The current legal confusion in the wake of the introduction of AMLD5 also makes it difficult to effectively prosecute possible money launderers. A conviction for a money laundering requires indisputable proof during a criminal proceeding. Building such proof requires the close involvement of law enforcement authorities of the country where the offence has been committed. However, several cases have not even reached criminal proceedings. Cooperation with law enforcement authorities in other countries to investigate offences so far has simply not been successful.
Any judicial proceedings against crypto companies registered in Estonia and the administration of justice and criminal proceedings must take place in Estonia. But the reality is that the actual activities and operations of these companies take place outside the country. This means that it is often not possible to determine exactly where a criminal offence has been committed. It shows that the judiciary component also has to be adapted to the reality of a world with crypto currencies.

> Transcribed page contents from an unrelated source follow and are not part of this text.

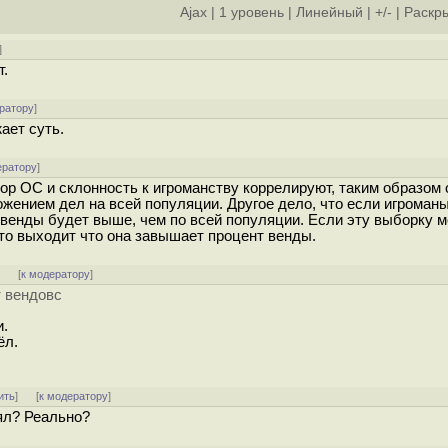
Ajax
|
1 уровень
|
Линейный
|
+/-
|
Раскры
]
т.
ратору
]
ает суть.
ератору
]
ор ОС и склонность к игроманству коррелируют, таким образом 
жением дел на всей популяции. Другое дело, что если игроман
 венды будет выше, чем по всей популяции. Если эту выборку 
 то выходит что она завышает процент венды.
]
[
к модератору
]
т вендовс
и.
ёл.
ить
]
[
к модератору
]
нял? Реально?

The steps being made at a European Union level are minimal. In September five EU Member States agreed a joint statement on the protection of consumers from traders in virtual property currencies. Germany, France, Spain, Italy and the Netherlands want to ban virtual currency traders in Europe until suitable regulations are in place. That’s easier said than done.
In Estonia, we can already use virtual currency machines. In the US it is already possible to make donations in virtual money for the presidential campaign. Christine Lagarde, President of the European Central Bank, also has acknowledged that regulation of virtual currencies in Europe is long overdue.
Freezing the market for virtual money by force is an illusion. Virtual currencies have come to stay. Nor should we assumed that all virtual currency traders have a criminal background or use it to move money with a criminal background.
And indeed: the innovation of decentralised blockchain software means that it is possible to enable all parties to follow the history of transactions from the beginning to the end. A crypto currency is protected against counterfeiting. Those that design the laws applicable to crypto currencies need to understand the power of blockchain, and leverage this in the interest of society.
The legal framework for crypto needs to adapt to this new reality as soon as possible. The longer we wait, the more likely it is that one day we will find ourselves in a situation where we have helped criminals to operate in a convenient and alternative system. The market for virtual currencies is indisputably attractive for them at this point in time. The law needs to catch up.
So, let’s make sure that we do not drive into the future while looking into the rear view mirror. Much of the data in the FinCEN Files is several years old, while criminals constantly update and finetune their methods. As the evidence from Estonia, crypto is the latest example. A future-proof AML/CFT framework for all countries in the European Union needs to make it impossible money-launders to use crypto currencies.
If this remains unaddressed, we will certainly face another series of embarrassing exposés in the coming years. Embarrassing not just for banks, but also for governments and the people that run them. And most of all, problematic for society because it means money from criminal activities - drugs trade, trafficking - that make people suffer, and from activities that undermine our democracy, will continue to distort our world.